Using Multi-modal Models#

byLLM supports multimodal inputs including text, images, and videos. This section covers how byLLM handles multimodal inputs.

Images are supported in the default byLLM distribution. Video support requires installing byllm with the video extra:

pip install byllm[video]

Image#

byLLM supports image inputs through the Image format. Images can be provided as input to byLLM functions or methods:

import from byllm.lib { Model, Image }

glob llm = Model(model_name="gpt-4o");

'Personality of the Person'
enum Personality {
   INTROVERT,
   EXTROVERT
}

sem Personality.INTROVERT = 'Person who is shy and reticent';
sem Personality.EXTROVERT = 'Person who is outgoing and socially confident';



obj Person {
    has full_name: str,
        yod: int,
        personality: Personality;
}

def get_person_info(img: Image) -> Person by llm();

with entry {
    image = Image("photo.jpg");
    person_obj = get_person_info(image);
    print(person_obj);
}

Input Image : person.png

Output

Person(full_name='Albert Einstein', yod=1955, personality=Personality.INTROVERT)

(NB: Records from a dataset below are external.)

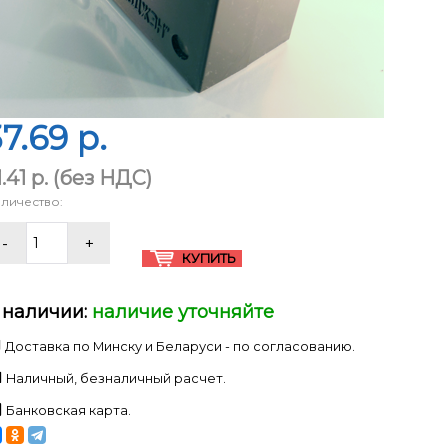
7.69 p.
.41 p.
(без НДС)
личество:
 наличии:
наличие уточняйте
Доставка по Минску и Беларуси - по согласованию.
Наличный, безналичный расчет.
Банковская карта.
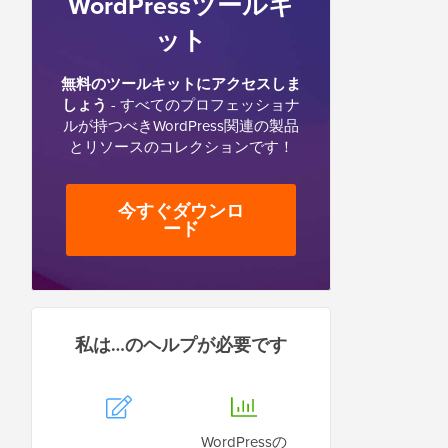
WordPressツールキ
ット
無料のツールキットにアクセスしま
しょう
- すべてのプロフェッショナ
ルが持つべきWordPress関連の製品
とリソースのコレクションです！
今すぐダウンロ
ード
私は…のヘルプが必要です
WordPressの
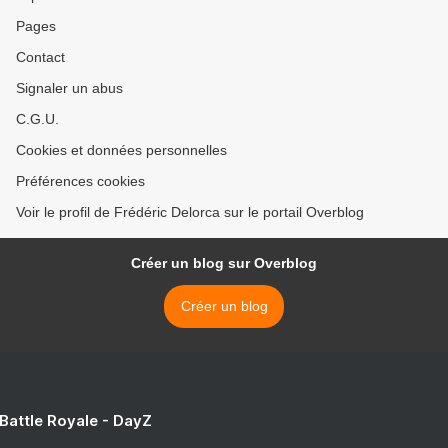
Pages
Contact
Signaler un abus
C.G.U.
Cookies et données personnelles
Préférences cookies
Voir le profil de Frédéric Delorca sur le portail Overblog
Créer un blog sur Overblog
Créer un blog
 Battle Royale - DayZ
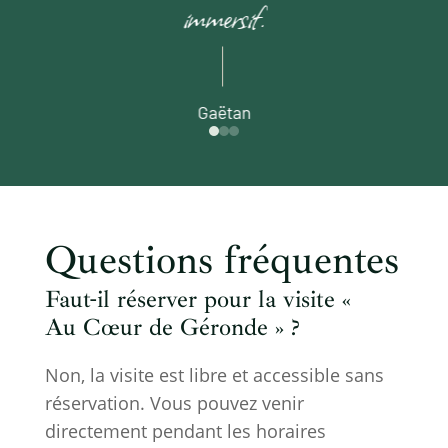
immersif.
Gaëtan
Questions fréquentes
Faut-il réserver pour la visite «
Au Cœur de Géronde » ?
Non, la visite est libre et accessible sans
réservation. Vous pouvez venir
directement pendant les horaires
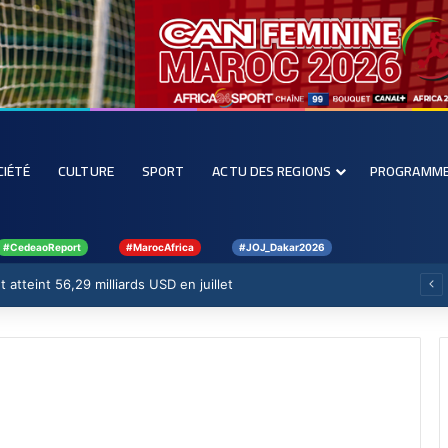
CIÉTÉ
CULTURE
SPORT
ACTU DES REGIONS
PROGRAMM
#CedeaoReport
#MarocAfrica
#JOJ_Dakar2026
 atteint 56,29 milliards USD en juillet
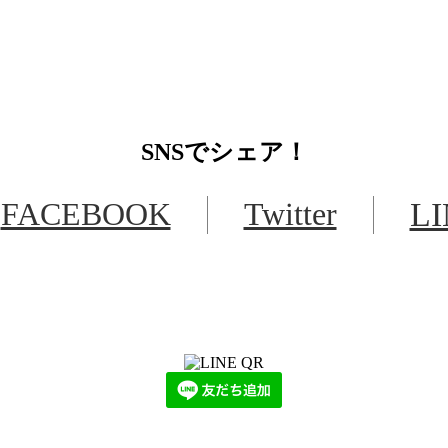
SNS
でシェア！
FACEBOOK
Twitter
L
LINEからでもお問い合わせ頂けます
下記QRコード又はボタンから追加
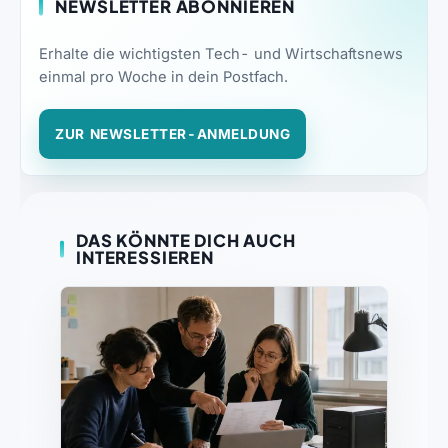
NEWSLETTER ABONNIEREN
Erhalte die wichtigsten Tech- und Wirtschaftsnews
einmal pro Woche in dein Postfach.
ZUR NEWSLETTER-ANMELDUNG
DAS KÖNNTE DICH AUCH
INTERESSIEREN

In this example, an image of a person is provided as input to the get_person_info method. The method returns a Person object containing the extracted information from the image.

Video#

byLLM supports video inputs through the Video format. Videos can be provided as input to byLLM functions or methods:

import from byllm.lib { Model, Video }

glob llm = Model(model_name="gpt-4o");

def explain_the_video(video: Video) -> str by llm();

with entry {
    video_file_path = "SampleVideo_1280x720_2mb.mp4";
    target_fps = 1
    video = Video(path=video_file_path, fps=target_fps);
    print(explain_the_video(video));
}

Input Video: SampleVideo_1280x720_2mb.mp4

Output

The video features a large rabbit emerging from a burrow in a lush, green environment. The rabbit stretches and yawns, seemingly enjoying the morning. The scene is set in a vibrant, natural setting with bright skies and trees, creating a peaceful and cheerful atmosphere.